__Instructions for the task__. Print every record below exactly as written.

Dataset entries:
+ + + + +
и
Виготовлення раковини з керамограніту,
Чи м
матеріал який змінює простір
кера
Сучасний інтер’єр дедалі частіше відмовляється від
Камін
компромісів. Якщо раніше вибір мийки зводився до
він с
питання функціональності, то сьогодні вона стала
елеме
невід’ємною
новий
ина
+ + + + +
__Solution__.
и
Виготовлення раковини з керамограніту,
Чи м
матеріал який змінює простір
кера
Сучасний інтер’єр дедалі частіше відмовляється від
Камін
компромісів. Якщо раніше вибір мийки зводився до
він с
питання функціональності, то сьогодні вона стала
елеме
невід’ємною
новий
ина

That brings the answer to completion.